昭和22年、海の異変に、猫の子が猫踊り鼻で逆立ち 鳥が落ちるを見たのです。昭和34年長男が病気で入院隣の水俣病患者漁師の潮風でしきしまった皮膚も顔も両足は流木のように ベットで転げ落ち苦痛より怒りを 自分にとって水俣病とは何か 人間として生きるということはどういうことか ジャーナリストとしてではなく人間の言葉を使う人間として「花奉る」如く書きつづけたのです。

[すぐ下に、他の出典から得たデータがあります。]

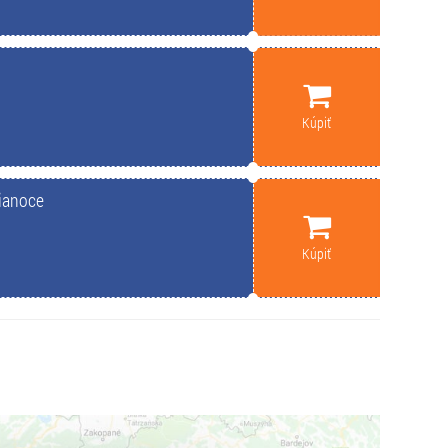
Kúpiť
Vianoce
Kúpiť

胎児性水俣患者の爺 婆が自分たちの死後誰が世話するか 物言えない息子の魂は他のどの子よりも深い,一言でも話せたら 親より先に死ぬことを願ったり、水俣患者だけでなく漁師の暮らしも書き続けたのです。姑から書くことを嫌がられたのですが、書くことをやめようとは思わなかった。
漁師の患者も1軒1軒様子が違うのです。利にならなくても合理的にと眼を奪われず、患者と一緒になって悩む知恵と情愛が欲しかった。平成21年水俣病認定 1時金210万円 大規模検診2日間で1000人差別を恐れて黙っていた人の9割が認定 5万人と増え続けている。今年の7月締切だが、民間医師が、山間部住民 行商人から魚を食べた人の中にも患者がいるのです。認定を取り下げ和解すれば210万円 でも、生活保護もとリさげと1年間210万円で暮らせるのか、
水俣 核地球全体がおかしくなった。
東京都はなんなのか?昭和46年10月から丸の内水俣本社に座り込み1年7か月 冬の凍てつく路上で、猫が排泄物を始末しようと泥をかけていたが泥がなくて足につけて恥ずかしそうにしていた。泥のない 土のない東京 近代の卒塔婆だと思った。東京に行くと息がしにくい、大地をもっと呼吸させたい。どこに向かって漂流するのか 死相を浮かべた東京 「お互いを思うこと、誰かが思うことの幸せ」と問題を投げかけながら「一文字一文字を花奉るごとに書き続けている」と 今 私たちに「表現するということはどんなことか」を問いかけているのです。
水俣被害者が地域限定できないように、原発労働者の内部被曝者の現状がもっと早く表現され我が事と知りえたら、境界なき原発被害を防げたのではと思いました。